Scheduled runs & caching
Scheduled runs for projects which use Snowflake OAuth data connections have some limitations depending on whether token sharing is enabled for the project. When disabled, scheduled runs can only be scheduled by the project creator. Additionally, scheduled run notifications will not include screenshots. If enabled, the project creator's token will be used to execute the project run and a screenshot of the resulting app can be included in scheduled run notifications.
Published app caching
If a project does not enable token sharing for published apps then the associated published app cannot be set to "Show results from a previous run" (see example screenshot above). Instead, published apps in this configuration will be required to run from scratch when a user visits the app. This prevents project outputs that were generated by a user with more liberal permissions being visible to lower-permission users in the published app.
Hex caches SQL cell results according the workspace and project level specifications for query caching timeouts (see more details about query caching here). For queries executed with an OAuth connection this means that slightly different caching behavior is expected depending on if the data connection has allowed token sharing. If enabled the project creator's token will always be associated with the query and any user who runs the cell will have access to the cache created. However, since the current Snowflake OAuth token is included in the caching details of a query that means that when token sharing is disabled that cached values will only be retrievable on a per token basis. Effectively, individual users on an app which has prevented token sharing will only be able to generate queries and access their associated cached values on a per-user basis.

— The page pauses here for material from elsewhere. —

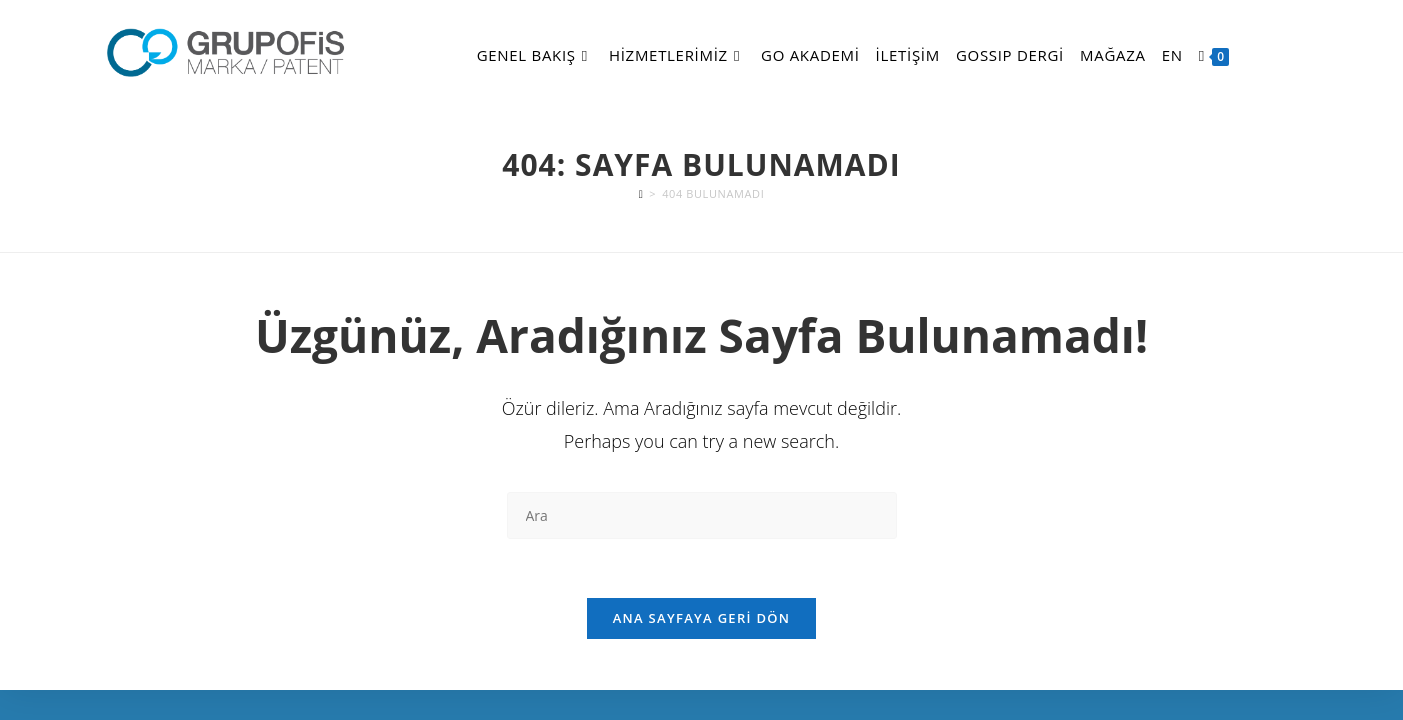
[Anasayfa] (641, 193)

There are a couple known limitations when using Snowflake OAuth connections which means that in some scenarios we cannot guarantee that every user will only ever see the data available to their roles.
- Schema browser -- Due to the current design behind Hex's schema browser, there is a possibility that a Hex user with more restrictive Snowflake permissions may be able to schemas they do not have access to. In particular, if a user views the schema browser after another user with higher Snowflake permissions has refreshed the schema cache, all schemas and tables will be visible to that user. However, the data in those schemas and tables will not be visible or queryable by the user with restricted permissions.
- Notion embedded project previews - Due to how Notion embeds work it is possible that if a user embeds a project using a restricted Snowflake Oauth connection that anyone who visits the Notion page would be able to view the results of that project. See full details about Notion embed permissions here.